(EXERCISE AIM): Take the material below and reproduce, word for word, only the lines from the line with "员，我们期待着与其他组织合作，发展软件工程" through the line with "施。 我们很高兴支持绿色软件基金会及其使命，".

(EXTRACTED RECORDS):

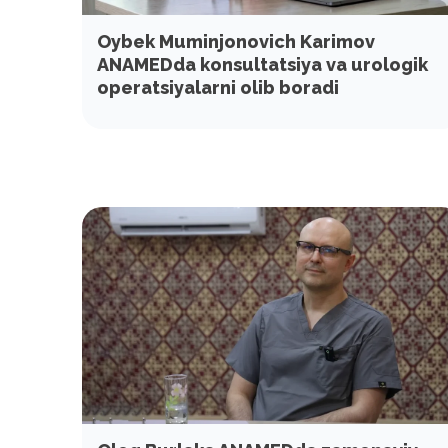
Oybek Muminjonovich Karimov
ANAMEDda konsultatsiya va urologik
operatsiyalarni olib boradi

* * *

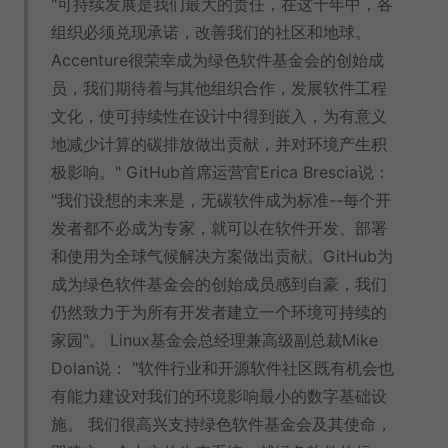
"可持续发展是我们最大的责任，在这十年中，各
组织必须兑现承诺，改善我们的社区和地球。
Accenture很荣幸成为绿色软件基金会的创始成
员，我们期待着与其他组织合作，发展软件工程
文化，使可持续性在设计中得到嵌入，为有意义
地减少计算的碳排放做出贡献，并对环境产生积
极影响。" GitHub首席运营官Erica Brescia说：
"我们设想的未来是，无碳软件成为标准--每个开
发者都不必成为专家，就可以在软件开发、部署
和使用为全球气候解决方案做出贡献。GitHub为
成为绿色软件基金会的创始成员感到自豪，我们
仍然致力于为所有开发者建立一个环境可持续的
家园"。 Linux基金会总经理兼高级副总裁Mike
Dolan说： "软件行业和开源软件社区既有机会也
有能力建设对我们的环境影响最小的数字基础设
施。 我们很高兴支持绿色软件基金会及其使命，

(SOLUTION TO THIS EXERCISE):
员，我们期待着与其他组织合作，发展软件工程
文化，使可持续性在设计中得到嵌入，为有意义
地减少计算的碳排放做出贡献，并对环境产生积
极影响。" GitHub首席运营官Erica Brescia说：
"我们设想的未来是，无碳软件成为标准--每个开
发者都不必成为专家，就可以在软件开发、部署
和使用为全球气候解决方案做出贡献。GitHub为
成为绿色软件基金会的创始成员感到自豪，我们
仍然致力于为所有开发者建立一个环境可持续的
家园"。 Linux基金会总经理兼高级副总裁Mike
Dolan说： "软件行业和开源软件社区既有机会也
有能力建设对我们的环境影响最小的数字基础设
施。 我们很高兴支持绿色软件基金会及其使命，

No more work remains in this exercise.